Rep. Keith Ellison (D-Minn.), the first Muslim American elected to Congress, said members of the Muslim community he's met with this week are mourning the tragedy like the rest of the country.

"I think everyone needs to take a page from what President Obama said, which is to calm down and not jump to conclusions," Ellison said. "Certainly you're not helping any of the Boston victims by jumping on somebody just because of their religion or what they're wearing."

Ellison added that he met with Muslim leaders this week for a pre-scheduled meeting. "Their position was, we're in solidarity with our fellow Americans," he said.

Talal Alyan, an Arab American student, launched an online campaign on Thursday demanding that the New York Post apologize for its coverage.
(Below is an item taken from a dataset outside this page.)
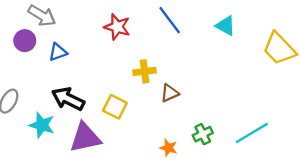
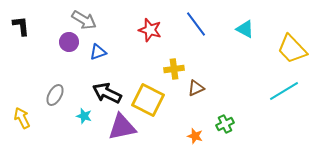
yellow square: (115, 107) -> (148, 100), size x1.5
cyan star: (42, 125) -> (84, 116), size x0.7
cyan line: (252, 133) -> (284, 91), moved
"We demand an apology from the New York Post for identifying a Saudi Arabian national as a suspect for the Boston Marathon bombing despite having no evidence," read the petition, which had more than 6,600 signatures as of Thursday evening. "The New York Post based their conclusion that the wounded marathon runner was a suspect only on the fact that he was an Arab. The New York Post needs to apologize to the falsely accused and the broader Arab and Muslim community."

Still, Barhoum was uneasy at being targeted, while others around him in the marathon crowd weren't.

“The only thing they look at is my skin color and since I'm Moroccan, I'm kind of dark,” said Barhoum. “Last night I couldn't sleep. Just thinking about the consequences. What are people going to say and what the result is going to be.”